On 12/05/2015 08:08 AM, Berend Tober wrote:
> /*
>
> Deletion Challenge
>
> I want to delete all but the most recent transaction, per person, from a
> table that records a transaction history because at some point the
> transaction history grows large enough to adversely effect performance,
> and also becomes less relevant for retention.
>
> I have devised a way to accomplish this, but it is a 'two-stage'
> approach: that is, it requires two delete statements.

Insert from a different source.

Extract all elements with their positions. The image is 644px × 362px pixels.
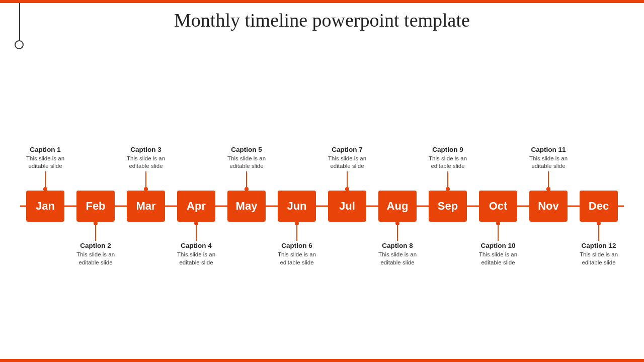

I would like to
> know if there is a way to do it in a single statement.
>
> Bonus challenge: Same question, except preserving the most recent N, for
> N > 1, rows for each person so that a short history is retained after
> the deletion.
>
> I have included below an annotated test case and my current solution for
> the N = 1 case.
>
> */
>
> DROP TABLE IF EXISTS cash_journal;
>
>
> CREATE TABLE cash_journal (
> click bigint NOT NULL,
> cash_journal_id bigint NOT NULL,
> fairian_id bigint NOT NULL,
> debit double precision,
> credit double precision,
> balance real DEFAULT 0,
> description text
> );
>
> COMMENT ON COLUMN cash_journal.click IS 'Time of transaction.';
> COMMENT ON COLUMN cash_journal.cash_journal_id IS 'Sequence of
> transaction within current click.';
> COMMENT ON COLUMN cash_journal.fairian_id IS 'Fairian account
> effected.';
> COMMENT ON COLUMN cash_journal.debit IS 'Account balance increase
> amount.';
> COMMENT ON COLUMN cash_journal.credit IS 'Account balance
> decrease amount.';
> COMMENT ON COLUMN cash_journal.balance IS 'Account balance, per
> Fairian running total.';
> COMMENT ON COLUMN cash_journal.description IS 'Transaction
> description.';
>
> /*
>
> Below is some sample data, listed in the click/sequence order that the
> data would actually be entered. That is, the 'click' column represents
> advancing time, and within each click, transactions are sequenced by the
> 'cash_journal_id' column. Note there are some missing cash_journal_id
> sequence numbers. This is an artifact of having presented here only
> an illustrative sample. Generally, within each click, the sequence
> would start at one and increment uniformly by one for each new row
> in the same click, and then reset to one for the next click. The
> missing increments in the sample data should not make any difference
> in the solution.
>
> The 'balance' column is a per-player running total, which is a
> deliberate denormalization. It is calculated in a before insert trigger
> by starting with the per-player previous balance, and then adding
> the new row debit, if any, and subtracting the new row credit, if any.
>
> Note, not all Fairians will have a transaction in every click, but any
> number of Fairians may have multiple transactions in any click.
>
> */
>
> copy cash_journal
> (click,cash_journal_id,fairian_id,debit,credit,balance,description) from
> stdin;
> 36 3 7 0 0 0 Initial cash balance
> 36 4 8 0 0 0 Initial cash balance
> 36 5 9 0 0 0 Initial cash balance
> 36 14 18 0 0 0 initial cash balance
> 37 5 7 9 \N 9 Ratified contract fa35e192121eab
> 37 7 8 8 \N 8 Ratified contract f1abd670358e03
> 37 9 9 7 \N 7 Ratified contract 1574bddb75c78a
> 411 1 25 0 0 0 Initial cash balance
> 411 2 25 1000 \N 1000 Issued bond 7719a1c782a1ba
> 412 1 7 5 \N 14 Sold food quantity 7 units.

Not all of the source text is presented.